Now that we are able to use Neo4j and graph algorithms to answer many questions, it is time to worry about how Neo4j manages data of different sizes. Neo4j versions prior to 4.0 were already able to deal with huge amounts of data (billions of nodes and relationships), only limited by disk size. But Neo4j 4.0 has overcome these limitations (almost) by introducing sharding, a technique that spans a graph across several machines. This chapter will provide an introduction to sharding, both in terms of shard definition and a new Cypher statement that was introduced especially to query such graphs. In the last section, we will investigate the GDS performances of large graphs.

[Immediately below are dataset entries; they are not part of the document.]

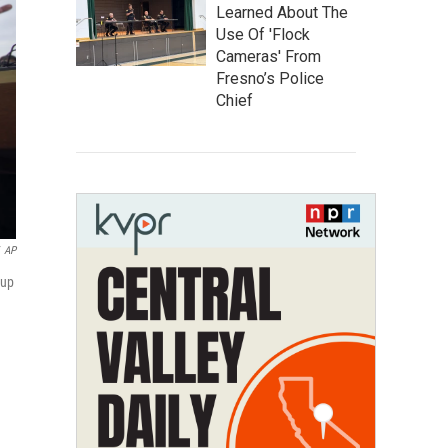
Learned About The
Use Of 'Flock
Cameras' From
Fresno’s Police
Chief
AP
oup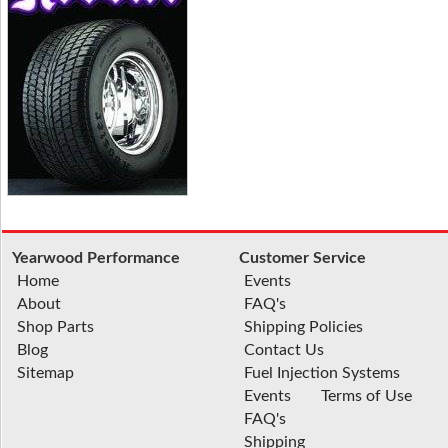
Yearwood Performance
Customer Service
Home
Events
About
FAQ's
Shop Parts
Shipping Policies
Blog
Contact Us
Sitemap
Fuel Injection Systems
Events
Terms of Use
FAQ's
Shipping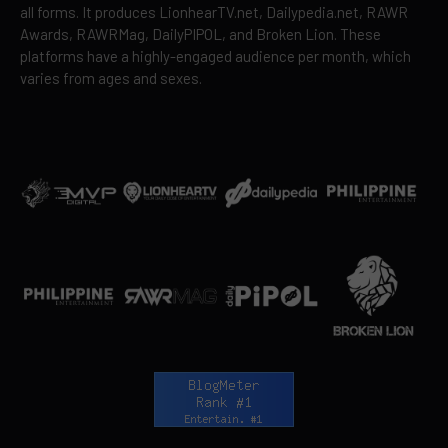
all forms. It produces LionhearTV.net, Dailypedia.net, RAWR
Awards, RAWRMag, DailyPIPOL, and Broken Lion. These
platforms have a highly-engaged audience per month, which
varies from ages and sexes.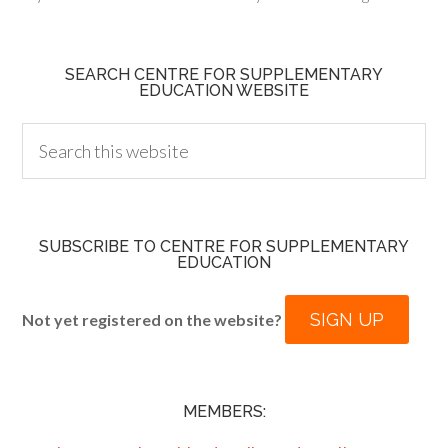
SEARCH CENTRE FOR SUPPLEMENTARY
EDUCATION WEBSITE
SUBSCRIBE TO CENTRE FOR SUPPLEMENTARY
EDUCATION
SIGN UP
Not yet registered on the website?
MEMBERS: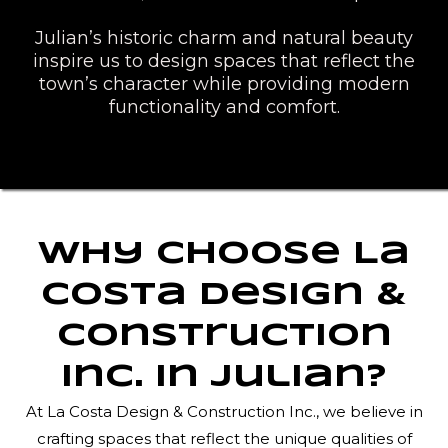
Julian’s historic charm and natural beauty
inspire us to design spaces that reflect the
town’s character while providing modern
functionality and comfort.
Why Choose La
Costa Design &
Construction
Inc. in Julian?
At La Costa Design & Construction Inc., we believe in
crafting spaces that reflect the unique qualities of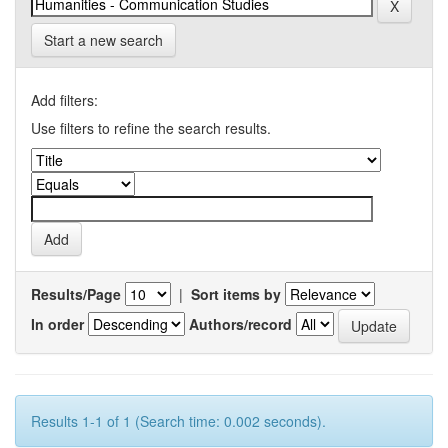
Start a new search
Add filters:
Use filters to refine the search results.
Results/Page
|
Sort items by
In order
Authors/record
Results 1-1 of 1 (Search time: 0.002 seconds).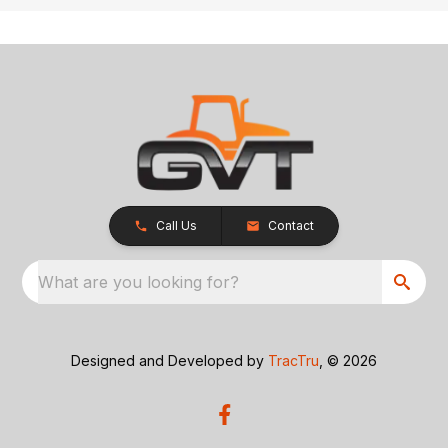
Call Us
Contact
What are you looking for?
Designed and Developed by
TracTru
, © 2026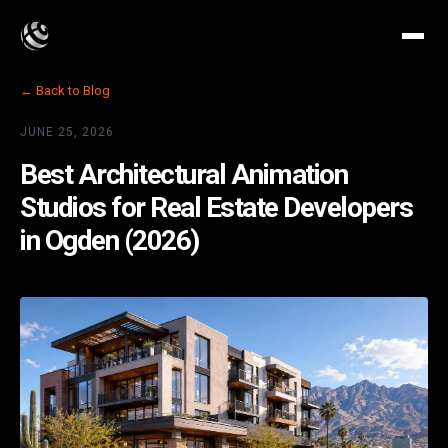
← Back to Blog
JUNE 25, 2026
Best Architectural Animation
Studios for Real Estate Developers
in Ogden (2026)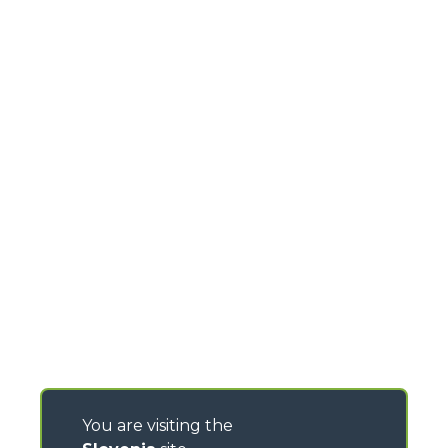
You are visiting the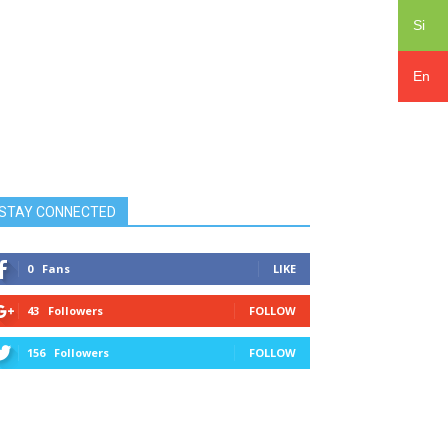
Si
En
STAY CONNECTED
0
Fans
LIKE
43
Followers
FOLLOW
156
Followers
FOLLOW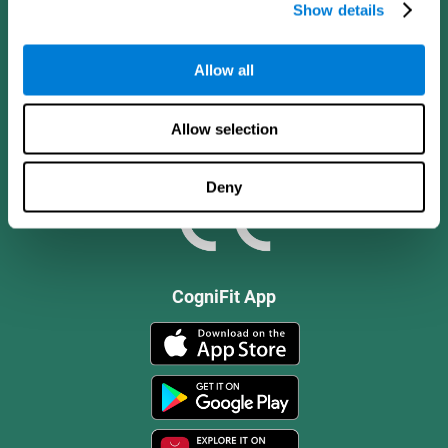
Show details
Allow all
Allow selection
Deny
CogniFit App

The following topics will be covered in this chapter:

Measuring GDS performance
Configuring Neo4j 4.0 for big data

Let's get started!

Technical requirements

While the first section of this chapter can still be done with Neo4j 3.x, the last section will use sharding, which was only introduced in version 4 of Neo4j. Thus, the following configuration is required for this section:

Neo4j ≥ 4.0
GDS ≥ 1.2

Measuring GDS performance

The Graph Data Science library has been built for big datasets; graph representation and algorithms are optimized for big graphs. However, for efficiency's sake, all operations are performed in the heap, which is the reason why having an estimation of the memory requirements to run a given algorithm on a given projected graph can be important.

Estimating memory usage with the estimate procedures

GDS algorithms are run on an in-memory projected graph. The library provides helper procedures, which can be used to predict the memory usage required for storing a projected graph and running a given algorithm. These estimations are performed via the estimate execution mode, which can be appended to graph creation or algorithm execution procedures.

Estimating projected graph memory usage

Projected graphs are stored entirely in-memory (in the heap). In order to know how much memory is required to store a projected graph with the given nodes, relationships, and properties, we can use the following procedures:

gds.graph.create.estimate(...)
// or
gds.graph.create.cypher.estimate(...)

There are several ways to use this procedure, but in all cases, it will return, among others, the following parameters:

requiredMemory: The total required RAM
mapView: A detailed description about which entities require more memory between nodes, relationships, and properties
nodeCount: The total number of nodes in the projected graph
relationshipCount: The total number of relationships in the projected graph

Let's study a few examples.

Fictive graph

The projected graph stores the following:

A node as the Neo4j internal identifier (id(n))
Relationships as a pair of node IDs
Properties, if requested, as floating-point numbers (8 bytes)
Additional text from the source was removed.